Despite China’s inflation rate hitting a 20-month low in February sparking talk of further monetary easing, some analysts don’t expect Beijing to aggressively boost growth as rising prices are still a threat.
Kelvin Lau, Senior Economist, Global Research at Standard Chartered Bank, tells CNBC there are two major reasons why Chinese authorities will continue to take a cautious, rather than bold, approach to monetary easing.
“Any massive loosening of monetary policy could add upward pressure on property prices, which are still not fully deflated,” Lau said on Friday.
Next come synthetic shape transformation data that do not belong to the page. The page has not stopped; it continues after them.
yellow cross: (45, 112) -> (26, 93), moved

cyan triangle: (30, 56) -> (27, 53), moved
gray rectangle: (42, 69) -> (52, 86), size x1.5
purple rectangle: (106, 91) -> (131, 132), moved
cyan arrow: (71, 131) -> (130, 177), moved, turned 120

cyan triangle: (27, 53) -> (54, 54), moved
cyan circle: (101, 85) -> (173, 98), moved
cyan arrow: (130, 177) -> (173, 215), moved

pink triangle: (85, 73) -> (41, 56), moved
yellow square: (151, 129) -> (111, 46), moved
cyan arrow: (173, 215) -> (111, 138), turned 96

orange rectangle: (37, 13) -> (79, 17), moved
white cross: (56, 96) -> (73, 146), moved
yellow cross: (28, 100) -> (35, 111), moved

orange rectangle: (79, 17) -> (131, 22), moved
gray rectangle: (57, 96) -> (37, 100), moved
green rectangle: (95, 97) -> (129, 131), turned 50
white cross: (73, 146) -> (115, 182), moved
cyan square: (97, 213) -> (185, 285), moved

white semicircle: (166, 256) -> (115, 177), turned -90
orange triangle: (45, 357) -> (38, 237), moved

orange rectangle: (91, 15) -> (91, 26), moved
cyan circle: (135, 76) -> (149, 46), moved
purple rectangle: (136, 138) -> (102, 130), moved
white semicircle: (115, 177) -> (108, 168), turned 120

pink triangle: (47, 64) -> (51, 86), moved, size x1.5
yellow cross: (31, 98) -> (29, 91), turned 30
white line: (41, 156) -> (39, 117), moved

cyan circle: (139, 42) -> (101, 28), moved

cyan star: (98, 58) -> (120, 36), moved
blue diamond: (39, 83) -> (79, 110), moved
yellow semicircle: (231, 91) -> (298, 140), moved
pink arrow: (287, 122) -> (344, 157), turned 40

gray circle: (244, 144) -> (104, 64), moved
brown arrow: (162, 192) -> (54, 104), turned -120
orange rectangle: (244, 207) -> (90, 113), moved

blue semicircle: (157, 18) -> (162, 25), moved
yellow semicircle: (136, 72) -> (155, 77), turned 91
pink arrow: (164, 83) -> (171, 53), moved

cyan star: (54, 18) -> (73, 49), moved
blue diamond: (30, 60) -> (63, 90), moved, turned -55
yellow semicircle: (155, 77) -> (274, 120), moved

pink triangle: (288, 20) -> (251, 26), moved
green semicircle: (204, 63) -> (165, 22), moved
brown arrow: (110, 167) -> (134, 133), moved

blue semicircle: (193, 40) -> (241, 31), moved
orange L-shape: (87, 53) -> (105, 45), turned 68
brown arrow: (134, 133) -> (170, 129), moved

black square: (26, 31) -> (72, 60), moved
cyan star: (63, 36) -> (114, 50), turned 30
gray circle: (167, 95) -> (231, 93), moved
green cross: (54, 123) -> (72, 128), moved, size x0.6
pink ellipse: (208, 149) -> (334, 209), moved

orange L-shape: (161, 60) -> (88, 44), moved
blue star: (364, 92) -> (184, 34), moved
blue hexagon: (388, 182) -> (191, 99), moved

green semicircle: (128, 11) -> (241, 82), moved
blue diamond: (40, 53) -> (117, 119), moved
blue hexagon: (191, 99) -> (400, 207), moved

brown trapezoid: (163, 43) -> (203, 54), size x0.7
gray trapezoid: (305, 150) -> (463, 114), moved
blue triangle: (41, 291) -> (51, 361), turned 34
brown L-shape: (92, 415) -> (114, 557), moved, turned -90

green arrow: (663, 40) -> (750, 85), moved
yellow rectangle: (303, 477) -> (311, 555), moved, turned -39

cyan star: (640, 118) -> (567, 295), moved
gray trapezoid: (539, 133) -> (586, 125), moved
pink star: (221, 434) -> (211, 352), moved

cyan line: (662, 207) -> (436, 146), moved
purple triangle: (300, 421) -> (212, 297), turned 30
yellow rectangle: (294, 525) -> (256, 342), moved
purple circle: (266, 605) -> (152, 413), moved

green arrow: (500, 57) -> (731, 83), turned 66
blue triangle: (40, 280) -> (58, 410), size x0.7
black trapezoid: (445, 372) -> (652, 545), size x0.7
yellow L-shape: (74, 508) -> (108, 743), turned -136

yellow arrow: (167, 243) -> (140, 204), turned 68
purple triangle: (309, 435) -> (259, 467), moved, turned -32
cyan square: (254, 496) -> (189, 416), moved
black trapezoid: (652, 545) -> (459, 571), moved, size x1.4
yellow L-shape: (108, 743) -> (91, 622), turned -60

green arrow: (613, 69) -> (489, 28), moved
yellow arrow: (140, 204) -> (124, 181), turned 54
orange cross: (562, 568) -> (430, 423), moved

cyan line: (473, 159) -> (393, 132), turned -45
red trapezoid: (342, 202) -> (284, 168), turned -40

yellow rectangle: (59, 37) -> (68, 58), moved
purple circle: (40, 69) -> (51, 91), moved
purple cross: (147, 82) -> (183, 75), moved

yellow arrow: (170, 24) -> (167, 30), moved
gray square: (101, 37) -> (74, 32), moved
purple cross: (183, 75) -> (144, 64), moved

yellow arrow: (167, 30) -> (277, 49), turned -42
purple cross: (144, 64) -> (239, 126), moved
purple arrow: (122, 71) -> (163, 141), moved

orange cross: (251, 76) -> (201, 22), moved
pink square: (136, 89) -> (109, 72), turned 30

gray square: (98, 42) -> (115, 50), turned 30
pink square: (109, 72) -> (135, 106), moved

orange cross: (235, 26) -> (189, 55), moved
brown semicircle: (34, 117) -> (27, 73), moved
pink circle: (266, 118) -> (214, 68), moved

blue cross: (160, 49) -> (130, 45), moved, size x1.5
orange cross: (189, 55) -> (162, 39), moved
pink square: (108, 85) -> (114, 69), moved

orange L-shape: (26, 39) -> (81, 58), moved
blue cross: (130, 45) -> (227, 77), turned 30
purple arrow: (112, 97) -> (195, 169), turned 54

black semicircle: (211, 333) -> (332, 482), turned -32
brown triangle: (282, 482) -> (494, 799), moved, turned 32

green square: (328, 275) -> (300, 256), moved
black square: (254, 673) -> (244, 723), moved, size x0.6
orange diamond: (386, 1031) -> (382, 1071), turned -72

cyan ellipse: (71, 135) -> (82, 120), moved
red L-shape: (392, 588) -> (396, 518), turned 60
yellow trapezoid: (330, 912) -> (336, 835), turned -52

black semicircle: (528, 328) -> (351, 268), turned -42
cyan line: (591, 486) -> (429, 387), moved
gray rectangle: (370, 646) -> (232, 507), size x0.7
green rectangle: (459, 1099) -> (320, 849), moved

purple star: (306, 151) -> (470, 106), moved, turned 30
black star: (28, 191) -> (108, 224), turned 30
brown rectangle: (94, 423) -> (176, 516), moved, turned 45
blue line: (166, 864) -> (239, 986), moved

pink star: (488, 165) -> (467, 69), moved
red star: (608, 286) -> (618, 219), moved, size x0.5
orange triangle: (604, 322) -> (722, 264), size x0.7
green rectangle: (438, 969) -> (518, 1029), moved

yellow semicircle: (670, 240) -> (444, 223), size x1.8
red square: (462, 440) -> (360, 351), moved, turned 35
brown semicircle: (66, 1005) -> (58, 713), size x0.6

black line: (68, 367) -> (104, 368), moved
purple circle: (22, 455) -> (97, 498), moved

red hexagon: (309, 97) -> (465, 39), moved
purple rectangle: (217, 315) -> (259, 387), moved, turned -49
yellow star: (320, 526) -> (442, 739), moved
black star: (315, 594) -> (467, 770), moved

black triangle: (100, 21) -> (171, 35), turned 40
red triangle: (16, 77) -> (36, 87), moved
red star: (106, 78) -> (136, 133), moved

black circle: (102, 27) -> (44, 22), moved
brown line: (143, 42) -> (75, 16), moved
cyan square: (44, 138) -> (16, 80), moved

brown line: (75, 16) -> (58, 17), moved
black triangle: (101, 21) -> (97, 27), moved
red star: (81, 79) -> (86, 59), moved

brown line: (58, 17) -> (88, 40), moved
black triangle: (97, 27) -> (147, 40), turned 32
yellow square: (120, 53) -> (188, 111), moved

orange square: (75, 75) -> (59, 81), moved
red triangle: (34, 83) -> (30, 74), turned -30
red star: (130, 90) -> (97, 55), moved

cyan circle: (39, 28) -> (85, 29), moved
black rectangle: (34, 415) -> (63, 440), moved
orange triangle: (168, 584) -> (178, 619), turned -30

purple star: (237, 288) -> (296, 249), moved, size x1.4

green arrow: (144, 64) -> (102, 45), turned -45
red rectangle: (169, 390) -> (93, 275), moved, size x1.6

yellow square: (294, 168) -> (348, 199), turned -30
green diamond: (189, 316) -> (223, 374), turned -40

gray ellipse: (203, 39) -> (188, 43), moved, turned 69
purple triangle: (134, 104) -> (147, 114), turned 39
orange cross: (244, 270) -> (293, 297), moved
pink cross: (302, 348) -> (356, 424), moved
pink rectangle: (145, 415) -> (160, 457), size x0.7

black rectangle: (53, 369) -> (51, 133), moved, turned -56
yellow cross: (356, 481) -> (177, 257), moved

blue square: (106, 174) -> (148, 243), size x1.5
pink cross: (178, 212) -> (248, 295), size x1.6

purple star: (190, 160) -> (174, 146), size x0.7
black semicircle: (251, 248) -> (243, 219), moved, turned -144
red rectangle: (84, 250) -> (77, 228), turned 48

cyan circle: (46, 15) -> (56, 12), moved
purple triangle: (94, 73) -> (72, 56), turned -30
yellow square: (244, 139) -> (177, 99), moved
He adds that the government also needs to boost wages and improve living standards. “So long as there’s some wage inflation… that will continue to feed through to (overall) inflation.”
According to a StanChart survey conducted after the Chinese New Year, wages in China’s densely urbanized Pearl River Delta region are expected to rise on average 10 percent in 2012.
Lan Xue, Partner at hedge fund Trivest Advisors, says rising incomes is going to be an ongoing trend.
“What we are seeing is that income levels are growing in China, maybe not 20-30 percent this year, but more like in the teens,” Xue said.
Weaker Data but Inflationary Pressures Intact
While economic data out on Friday point to cooling — inflation slowed sharply to 3.2 percent, below market expectations of 3.4 percent and retail sales over January-February rose 14.7 percent against a forecast of 17.5 percent — Alistair Thornton, China Economist at consulting firm IHS Global Insight, says there are still inflationtriggering factors like high oil prices.
“Price gains are not totally off the radar, given structural pressure from demographic shifts and high international commodity prices,” Thornton said in a note after China’s CPI data was released.
The Chinese government has to maintain a “tricky balance” between growth and inflation going forward, he added.
“The government craves the growth effects of further monetary easing, but does not want to stomach the inflationary implications,” he said.